The answer revealed Netanyahu’s strange disconnect from Israeli politics at the time. His failure to deliver the workable third way that he had outlined at the outset of his government was glossed over.
Where Netanyahu was more in tune was in understanding the sea change in Israeli politics that had shifted away from ideological and political parties to a concentration in personality politics. In Israeli politics the personality and credibility of the leader had become the most important factor in determining the outcome of elections.12
While Netanyahu remained popular among the rank and file members of the Likud, many of whom had been recruited to the party by the Prime Minister, he remained almost universally unpopular among fellow politicians. When asked about this polarized opinion of him by Time, he offered a curious response:
It’s the physics of the record disk. Those in the outer circle move with greater speed, and the closer you get to the pivot the slower they turn. So it’s the same thing. Those who are closest to the hub of politics move the slowest. It may take them a few years to accept the leadership. There’s a cadre of people who were ahead of me when I entered the Likud, who never really accepted my leadership.13
A common theme of his premiership was the charge made by members of the cabinet and the coalition that he was untrustworthy. When politicians came to cash the political cheques that Netanyahu had written, he simply refused to honour them. On this Netanyahu tried to turn the argument around:
Every time somebody does not receive from you what they want, they say, ‘Netanyahu lied to me.’ That’s another way of saying, ‘I didn’t get from Netanyahu what I wanted.14
The interview set the tone for the first part of the campaign. Netanyahu believed that his leadership and policies merited a second term.
The perception of being an outsider in the political system helped Netanyahu’s case. The type of stranger in a strange land syndrome resonated well with religious Jews, Soviet immigrants and the Sephardim who perceived themselves as being rejected by the traditional veteran elites in Israel.15 Netanyahu had harboured this sense of alienation in 1996 to help secure the votes of these constituencies.
In political terms, many voters in this group viewed Netanyahu’s policies as good ones. According to the Israeli journalist Ari Shavit they viewed Netanyahu as a type of ‘national goalkeeper’ who was able to say no and who protected Israel’s possessions and very survival.16 In other words, Netanyahu was a product of the deep divisions within Israeli society that were caused by more than simply the debate over policies towards the Arab–Israeli conflict.
The race to win the direct election for Prime Minister was complicated for Netanyahu and Barak, with the initial presence of additional candidates in the ring. The launch of a new Centre Party in January 1999, which contained a group of dissatisfied ex-Likud ministers, and Amnon Lipkin-Shahak, the recently retired Chief of Staff of the IDF, appeared to bring a new start in Israeli centre-ground politics.

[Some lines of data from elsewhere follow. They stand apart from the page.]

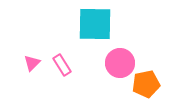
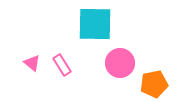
pink triangle: rotated 36 degrees counterclockwise
orange pentagon: moved 8 px right
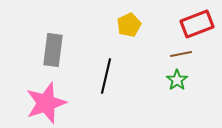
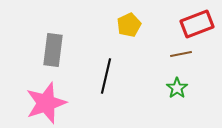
green star: moved 8 px down
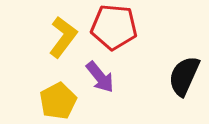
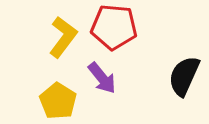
purple arrow: moved 2 px right, 1 px down
yellow pentagon: rotated 12 degrees counterclockwise
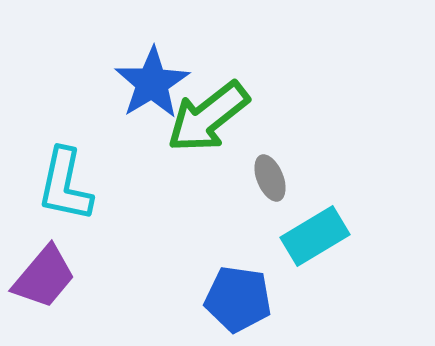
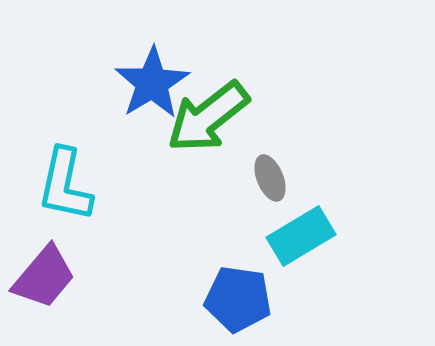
cyan rectangle: moved 14 px left
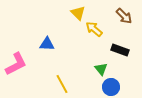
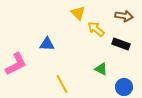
brown arrow: rotated 36 degrees counterclockwise
yellow arrow: moved 2 px right
black rectangle: moved 1 px right, 6 px up
green triangle: rotated 24 degrees counterclockwise
blue circle: moved 13 px right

The addition of Netanyahu’s Minister of Defence, Yitzhak Mordechai, to the party on 23 January 1999, following his dramatic sacking for attacking Netanyahu’s policies, appeared to add further credibility to the Centre Party. Soon after, Mordechai was elected as head of the party, largely based on opinion polls that indicated he was slightly more popular than Lipkin-Shahak. From this point on, however, this essentially anti-Netanyahu party started to fall apart. Bickering among its leaders, and difficulties in putting together a meaningful platform, reduced its impact prior to election day.
As winter ended in Israel, Netanyahu’s prospects for success at the polls looked no worse than they had been in the previous December. There were, however, worrying signs that Barak and Labour were starting to up their performance in the campaign, and that Barak was making inroads into one of Netanyahu’s key constituencies. The momentum was slowly starting to swing Barak’s way, after his slow start to the campaign.